The theatrical trailer of Unbroken has garnered quite a few hits on YouTube. The initial impression is that it is the story of a man who, like Forrest Gump, overcomes all odds to lead a normal life. Add to that the fact that it is directed by Angelina Jolie, and you have a winner in terms of curiousity aroused. A winner at the box office? Well, maybe not.
In simple words, Unbroken is the story of a ruffian named Louis Zamperini (C J Valleroy), who is always up to some mischief or the other in the sleepy town of Torrance, California. He is the bane of his Italian immigrant parents, and only his older brother Pete (Alex Russell) sees some spark in him. Pete trains him to run track, and before you know it, Louis (Jack O'Connell) becomes the Torrance Tornado and participates in the 1936 Olympics in Berlin, Germany. A few years later, he is a bombardier of the United States Army Air Forces, and that is when life changes for the happy-go-lucky young man.
During a rescue mission, the plane that Louis is in crashes into the ocean, and only three survive, including Zamperini and the pilot Phil (Domnhall Gleeson). As they float on a raft in the shark-infested waters for 47 days, the third survivor, Mac (Finn Wittrock), dies of starvation and weakness. Just when the other two think that they are fated to die, too, they are captured by the Japanese and sent to a prisoner-of-war camp.
Phil and Louis are ultimately separated, and the latter is fated to spend two years in a facility run by the very weird Watanabe (Miyavi), who hates Zamperini with a vengeance. Zamperini's defiance and determination is what the rest of the movie is all about.
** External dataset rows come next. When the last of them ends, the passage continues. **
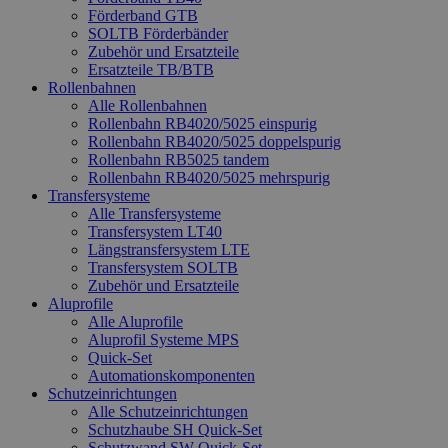
Förderband GTB
SOLTB Förderbänder
Zubehör und Ersatzteile
Ersatzteile TB/BTB
Rollenbahnen
Alle Rollenbahnen
Rollenbahn RB4020/5025 einspurig
Rollenbahn RB4020/5025 doppelspurig
Rollenbahn RB5025 tandem
Rollenbahn RB4020/5025 mehrspurig
Transfersysteme
Alle Transfersysteme
Transfersystem LT40
Längstransfersystem LTE
Transfersystem SOLTB
Zubehör und Ersatzteile
Aluprofile
Alle Aluprofile
Aluprofil Systeme MPS
Quick-Set
Automationskomponenten
Schutzeinrichtungen
Alle Schutzeinrichtungen
Schutzhaube SH Quick-Set
Schutzwand SW Quick-Set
Intriguing as it sounds, the story does not translate quite so well as a script. The Coen Brothers may have written the screenplay basing it on Lauren Hillenbrand's book "Unbroken: A World War II Story of Survival, Resilience, And Redemption", but it lacks depth and emotion. The director spends plenty of time building Zamperini's character and emphasises on the camaraderie he shares with his fellow officers. The story then moves to a flashback of his childhood, and most of the first half follows this pattern of present day - flashback - present day. However, the narration is rather superficial. Other characters, such as Louis's parents and brother, are established, too, but their internal relationships are glossed over; although the director does give some importance to the relationship between Pete and Louis. There is no connection between the various aspects of Zamperini's life - how he went into the army, how he qualified for the Olympics etc. - and the result is a jerky montage of his life.
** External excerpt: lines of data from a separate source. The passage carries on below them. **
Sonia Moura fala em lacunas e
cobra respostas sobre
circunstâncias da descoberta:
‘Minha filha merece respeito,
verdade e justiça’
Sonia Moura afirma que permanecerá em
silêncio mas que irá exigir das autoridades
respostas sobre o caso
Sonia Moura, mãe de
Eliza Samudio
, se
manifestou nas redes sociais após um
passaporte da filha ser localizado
The portion in which Zamperini is adrift in a raft comprises a series of melancholic dialogues and expressions, and lacks drama, despite an air attack and the threat of the sharks. When the story finally shifts to the war camps, the director plays with the dynamics between the athlete and Watanabe. Again, everything is on the surface, and there is no delving into the psychology behind either Watanabe's sadism or Zamperini's resilience. The lack of plot points and the disregard for emotions leaves you feeling unsatisfied by the time the movie is over.
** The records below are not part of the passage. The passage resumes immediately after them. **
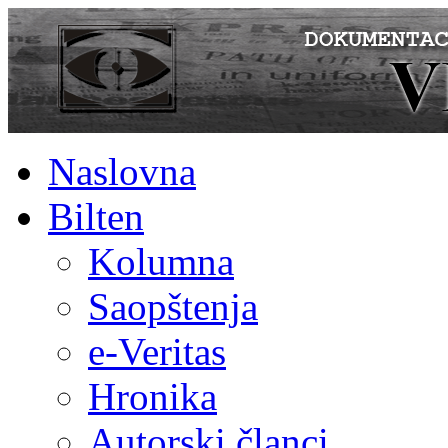
Naslovna
Bilten
Kolumna
Saopštenja
e-Veritas
Hronika
Autorski članci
Angelina Jolie makes Unbroken a cliché, and it can get pretty tiring. We have had our share of war movies, and since this is no ordinary story, a few unconventional shots or dialogues would have made it a more interesting film. The movie begins with a terrific sequence of a 1943 bombing mission, but that's almost about it. The film ends abruptly, and the footnotes tell us about what happened to some of the characters after the war. While you respect the creative call the director takes to decide the final sequence of the film, you cannot help wondering if it would have made for better watching had the story extended to the athlete's later years, in which he makes peace with himself and his tormentors.
Jack O'Connell is a decent actor, and he is present in almost every frame of the movie. However, you cannot root for his character for too long, because the actor himself seems quite indifferent to the situations that his character finds himself in. He is too smug at times, which has more to do with the direction than his acting. Miyavi is suitably evil, but his character is quite flat. The only other two actors who make an impression are Domnhall Gleeson and Alex Russell. Garrett Hedland makes an impact, too.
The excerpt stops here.